To simplify the illustration, I just used the Vortex Panel, Vortex Panel Missing teeth, and Surface Damage as the type of defects to detect by the model. A few of the labeled images are shown below. In total, 320 (182 had positive samples) images were used for training and 63 for testing.
I randomly split images for training and testing to separate folders and generated annotated files from the annotation xml with bounding box coordinates in a specific format that needed for faster-RCNN model. Annotate file contains the image name with full path, defect type and bounding box coordinates for each image. There can be multiple rows for one image as a single image can have more than one defect type.
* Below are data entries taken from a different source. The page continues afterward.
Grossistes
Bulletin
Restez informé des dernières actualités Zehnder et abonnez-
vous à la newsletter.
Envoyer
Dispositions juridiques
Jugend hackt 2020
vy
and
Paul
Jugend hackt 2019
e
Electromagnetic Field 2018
Here are few samples of annotated turbine images
Faster R-CNN model
Faster R-CNN is an updated version of R-CNN (and Fast R-CNN). The structure is similar to Fast R-CNN, but the proposal part is replaced by a ConvNet.
Faster R-CNN architecture
Convolution layer converts images into high-level spatial features called the feature map. Region Proposal Network (RPN) on these feature maps and get estimate where the objects could be located and ROI pooling is used to extract relevant features from the feature map for that particular region and based on that classifier, making the decision of whether an object of that particular class is present or not in the fully connected layer.
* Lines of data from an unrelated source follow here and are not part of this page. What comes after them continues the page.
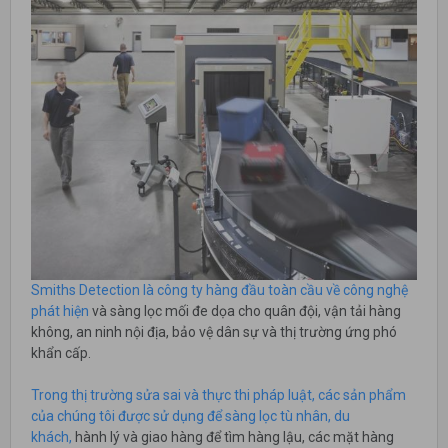
Smiths Detection là công ty hàng đầu toàn cầu về công nghệ
phát hiện
và sàng lọc mối đe dọa cho quân đội, vận tải hàng
không, an ninh nội địa, bảo vệ dân sự và thị trường ứng phó
khẩn cấp.
Trong thị trường sửa sai và thực thi pháp luật, các sản phẩm
của chúng tôi được sử dụng để sàng lọc tù nhân, du
khách,
hành lý và giao hàng để tìm hàng lậu, các mặt hàng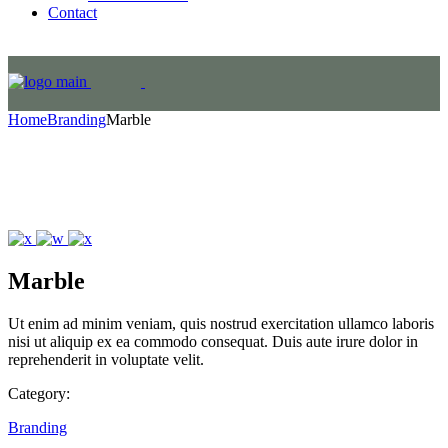
Contact
Home
Branding
Marble
Marble
Ut enim ad minim veniam, quis nostrud exercitation ullamco laboris
nisi ut aliquip ex ea commodo consequat. Duis aute irure dolor in
reprehenderit in voluptate velit.
Category:
Branding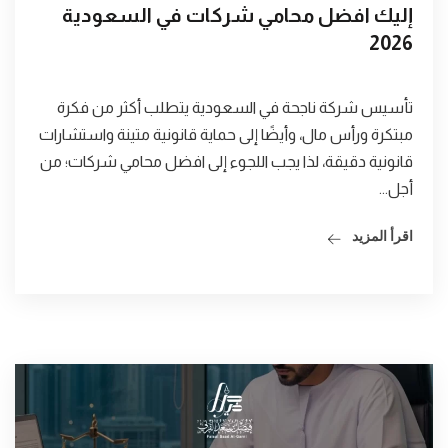
إليك افضل محامي شركات في السعودية
2026
تأسيس شركة ناجحة في السعودية يتطلب أكثر من فكرة
مبتكرة ورأس مال، وأيضًا إلى حماية قانونية متينة واستشارات
قانونية دقيقة، لذا يجب اللجوء إلى افضل محامي شركات؛ من
أجل...
اقرأ المزيد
# base layersshared_layers = nn.nn_base(img_input, trainable=True)# define the RPN, built on the base layersrpn = nn.rpn(shared_layers, num_anchors)
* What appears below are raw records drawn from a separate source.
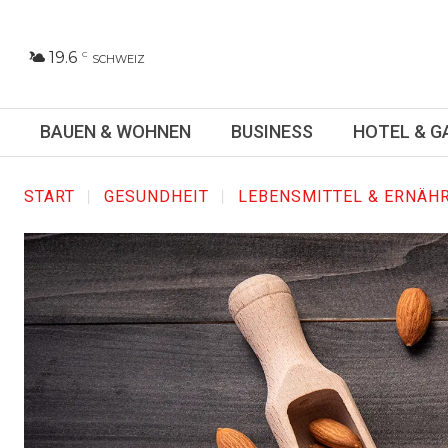
19.6
C
SCHWEIZ
BAUEN & WOHNEN
BUSINESS
HOTEL & 
START
GESUNDHEIT
LEBENSMITTEL & ERNÄH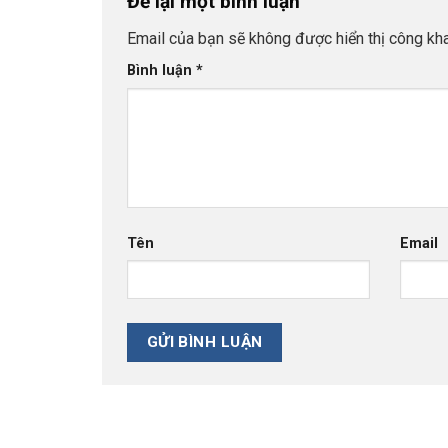
Để lại một bình luận
Email của bạn sẽ không được hiển thị công kha
Bình luận
*
Tên
Email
# define the classifer, built on the base layers
classifier = nn.classifier(shared_layers, roi_input, C.num_rois,
# defining the models + a model that holds both other models
model_rpn = Model(img_input, rpn[:2])
model_classifier = Model([img_input, roi_input], classifier)
model_all = Model([img_input, roi_input], rpn[:2] + classifier)
Mean Average Precision
I used the Mean Average Precision (MAP) to measure the quality of prediction. MAP is commonly used in computer vision to evaluate object detection performance during inference. An object proposal is considered accurate only if it overlaps with the ground truth with more than a certain threshold. Intersection over Union (IoU) is used to measure the overlap of a prediction and the ground truth where ground truth refers to the original damages identified and annotated.
The IoU value corresponds to the ratio of the common area over the sum of the proposed detection and ground truth areas (as shown in above image)
I have used 182 annotated images that were used for training and 63 for testing. For all image and model preprocessing, I used my Jupyter notebook (available in my GitHub) and for training and testing the faster-RCNN model in GPU, I used google Colab environment.
After making the annotation file in the above format, process training using below script
python train_frcnn.py -o simple -p train_annotate10.txt
It might take a lot of time to train the model and get the weights, depending on the configuration of your machine. I suggest using the weights I’ve got after training the model for around 60 epochs. You can download these weights from my GITHUB.
Here is the plot of my training accuracy and losses during training each epoch.
Now the training is completed and I do see the optimal accuracy and loss coverage around 25 epoch. The classification accuracy is 98% and it a great score. Let us start to predict with unannotated images. After move the testing images to test_files call the test_frcnn.py script below
python test_frcnn.py -p test_files
Finally, the images with the detected objects will be saved in the “results_imgs” folder. Below are a few (full data available in my GitHub) examples of the predictions I got after implementing Faster R-CNN:
The model predicted VG Panels, Missing Teeth, and Surface Damage in the validation image set are detected with high probability with the default training parameters as you see in the resulted images. However, I’ve found that many actual VG panels not detected when it was a different angle, or not correct zoom level. I am sure adding more samples will solve this and improve the model’s efficiency.
Faster RCNN model did great with respect to my sample data. Mean Average Precision (MAP) is good for the model when it predicted the defect surface. However, the model did not get to detect all missing panel teeth scenarios. Also, I have not considered this model, due to a lack of training images for this particular type. This faster-RCNN deep learning model will greatly improve efficiency when we add many training samples and images taken from different climatic conditions. In addition, we need custom augmentation methods to make a lot more training samples than standard augmentation techniques.